Senior Data Engineer
The Data Engineering team builds and operates the analytical data platform that powers machine learning, data science, analytics, and reporting across Veriff. We are responsible for large-scale data ingestion, platform reliability, and enterprise data governance — ensuring Veriffians have access to accurate and timely data.
In this role, you will own and evolve our data lake and data warehouse infrastructure, driving platform-level data management, governance, and reliability at scale.
You'll help us protect honest people online by:
- Owning and evolving our data lake and data warehouse infrastructure using technologies such as Spark, Apache Iceberg, S3, Trino/Athena, and Redshift.
- Designing and maintaining platform-level data transformation pipelines in Python and SQL — focused on schema evolution, partitioning, compaction, and deduplication.
- Implementing optimized storage formats (Parquet, Avro, ORC), partitioning strategies, and indexing to improve query performance and reduce platform costs.
- Driving data governance initiatives — PII detection and classification, access control policies, data cataloging, lineage tracking, and data quality frameworks.
- Ensuring the availability, reliability, and cost efficiency of the data platform, including observability, monitoring, and alerting for pipeline and query engine health.
- Collaborating with ML, analytics, product, and engineering teams to define data contracts, maintain schema consistency, and provide clean, well-governed datasets.
- Contributing to disaster recovery strategy and multi-region reliability of the data platform.

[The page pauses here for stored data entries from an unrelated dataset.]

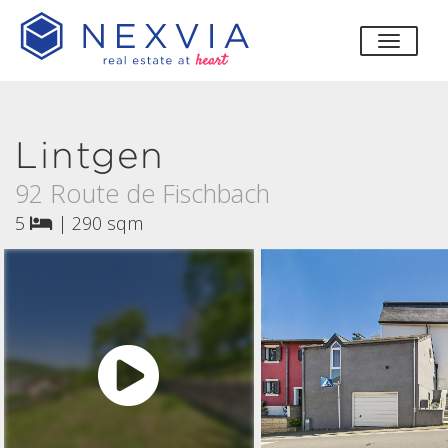
toggle
Lintgen
92 Route de Fischbach
5
|
290 sqm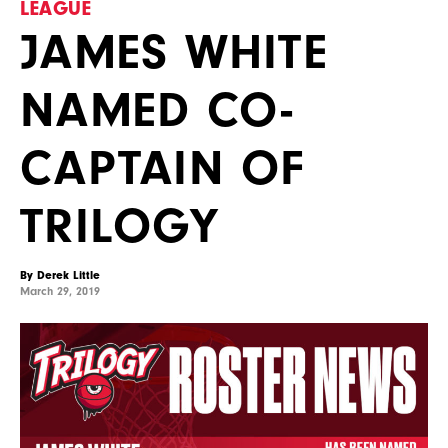
LEAGUE
JAMES WHITE
NAMED CO-
CAPTAIN OF
TRILOGY
By Derek Little
March 29, 2019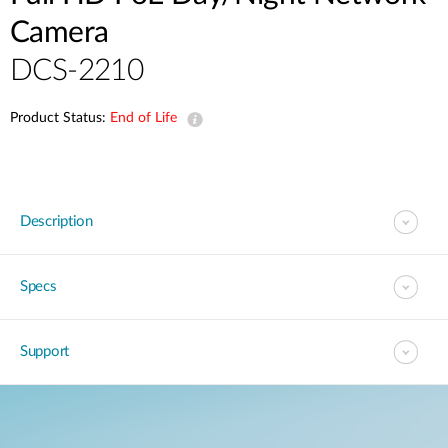
Camera
DCS-2210
Product Status:
End of Life
Description
Specs
Support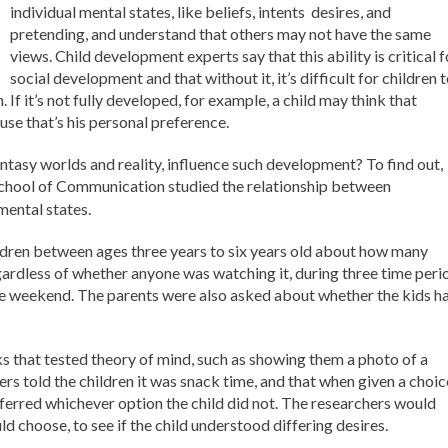
individual mental states, like beliefs, intents desires, and
pretending, and understand that others may not have the same
views. Child development experts say that this ability is critical f
social development and that without it, it’s difficult for children 
f it’s not fully developed, for example, a child may think that
se that’s his personal preference.
antasy worlds and reality, influence such development? To find out,
School of Communication studied the relationship between
mental states.
ldren between ages three years to six years old about how many
regardless of whether anyone was watching it, during three time peri
e weekend. The parents were also asked about whether the kids h
ks that tested theory of mind, such as showing them a photo of a
 told the children it was snack time, and that when given a choic
erred whichever option the child did not. The researchers would
d choose, to see if the child understood differing desires.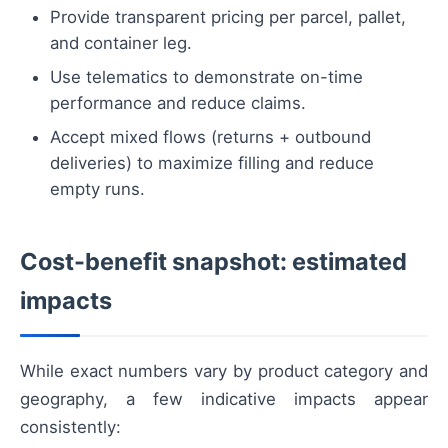
Provide transparent pricing per parcel, pallet,
and container leg.
Use telematics to demonstrate on-time
performance and reduce claims.
Accept mixed flows (returns + outbound
deliveries) to maximize filling and reduce
empty runs.
Cost-benefit snapshot: estimated
impacts
While exact numbers vary by product category and
geography, a few indicative impacts appear
consistently: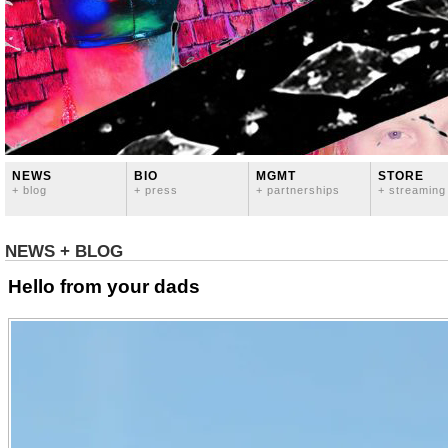
NEWS
BIO
MGMT
STORE
+ blog
+ press
+ partnerships
+ streaming
NEWS + BLOG
Hello from your dads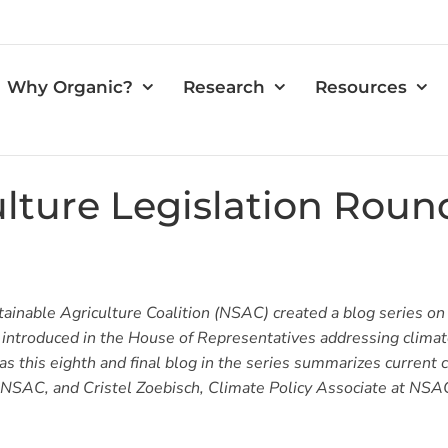
Why Organic?
Research
Resources
ulture Legislation Rou
tainable Agriculture Coalition (NSAC) created a blog series on
n introduced in the House of Representatives addressing clima
s this eighth and final blog in the series summarizes current cl
t NSAC, and Cristel Zoebisch, Climate Policy Associate at NSA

You are the right future Veriffian for the job if you have:
- Strong experience with Python, SQL, and Apache Spark / PySpark for large-scale data processing.
- Deep knowledge of modern analytics platform architecture — object stores, columnar and row-based data formats (Parquet, Avro, ORC), orchestration tools, analytical query engines, schema registries, and data catalogs.

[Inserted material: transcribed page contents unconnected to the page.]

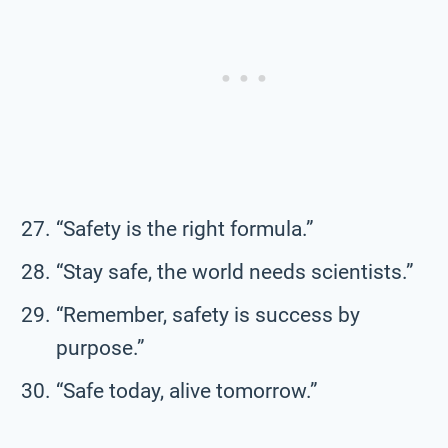
“Safety is the right formula.”
“Stay safe, the world needs scientists.”
“Remember, safety is success by
purpose.”
“Safe today, alive tomorrow.”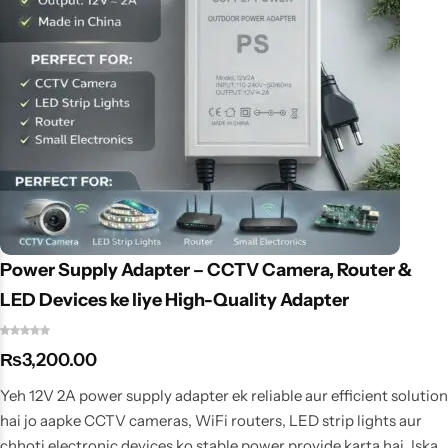
Power Supply Adapter – CCTV Camera, Router &
LED Devices ke liye High-Quality Adapter
₨
3,200.00
Yeh 12V 2A power supply adapter ek reliable aur efficient solution
hai jo aapke CCTV cameras, WiFi routers, LED strip lights aur
chhoti electronic devices ko stable power provide karta hai. Iska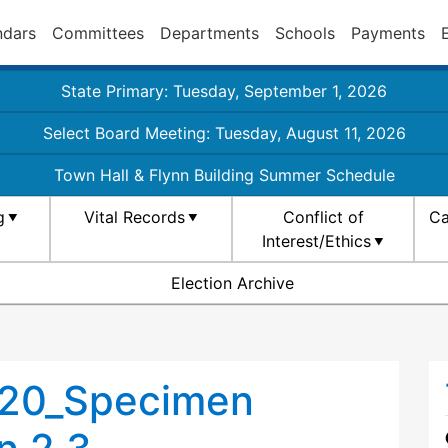
ndars
Committees
Departments
Schools
Payments
State Primary: Tuesday, September 1, 2026
Select Board Meeting: Tuesday, August 11, 2026
Town Hall & Flynn Building Summer Schedule
g
Vital Records
Conflict of
Ca
Interest/Ethics
Election Archive
020_Specimen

- Experience with data governance and data management at scale — PII handling, data cataloging, schema management, access control, and data quality frameworks.
- Experience designing and operating data lake and data warehouse infrastructure.
- Solid understanding of storage optimization — partitioning, compaction, and compression trade-offs.
- Experience building observability, monitoring, and alerting for data platforms.
- Strong problem-solving skills and comfort working with ambiguity — defining problems before solving them.
- A collaborative mindset — this role serves ML, analytics, and product teams as internal customers.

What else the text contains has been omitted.